Le teleferiche in questi luoghi erano già state ampiamente utilizzate durante la prima guerra mondiale e, probabilmente, pure nel secolo precedente per lo sfruttamento minerario. Anche la filovia tra Tirano e Bormio non era una novità assoluta. Il regio Esercito l’aveva infatti realizzata nel 1918.
A parte i freddi numeri, quel che è certo è che queste opere furono qualcosa di incredibilmente avveniristico. Con gli occhi di oggi, credo che lo smantellamento della rete filoviaria fu una gravissimo errore. Una delle tante violenze al passato e al territorio perpetrate negli anni ’60 e ’70. Il periodo del boom economico ed edilizio dell’alta valle. Decenni dai quali tutto, o quasi, ha cominciato a essere avidamente sacrificato sotto il nome di futuro, denaro, benessere.

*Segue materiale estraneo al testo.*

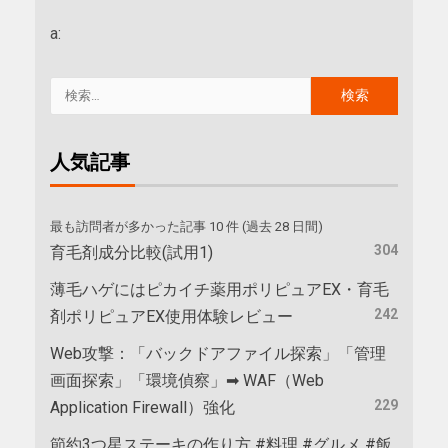
a:
人気記事
最も訪問者が多かった記事 10 件 (過去 28 日間)
304
育毛剤成分比較(試用1)
薄毛ハゲにはピカイチ薬用ポリピュアEX・育毛
242
剤ポリピュアEX使用体験レビュー
Web攻撃：「バックドアファイル探索」「管理
画面探索」「環境偵察」➡ WAF（Web
229
Application Firewall）強化
節約3つ星ステーキの作り方 #料理 #グルメ #飯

Oggi in molti sognano il treno fino a Bormio. Chissà in quanti, di quei sognatori, sanno che cento anni fa quel sogno era quasi realizzato?
A volte credo che per immaginare il futuro sia sufficiente volgere lo sguardo al passato.
Salita allo Stelvio (parte VII) – testo romanzato di Stefano Bedognè
Nota dell’autore: A causa dell’isolamento da Covid19 non è stato possibile recarsi sui luoghi descritti per fare fotografie da allegare al racconto. Tuttavia è stata introdotta una validissima alternativa. Cliccando sui toponimi indicati in grassetto (nel testo) si apre il link a google street view. In quella scheda il lettore potrà visualizzare a 360 gradi il punto che si sta raccontando.
N.B. Le traduzioni dal dialetto alla lingua italiana non sempre sono possibili o, per meglio dire, spesso hanno significati ambigui e differenti. Vanno quindi intese nel loro contesto e sopratutto valutate per il loro toponimo più che per il loro significato letterario.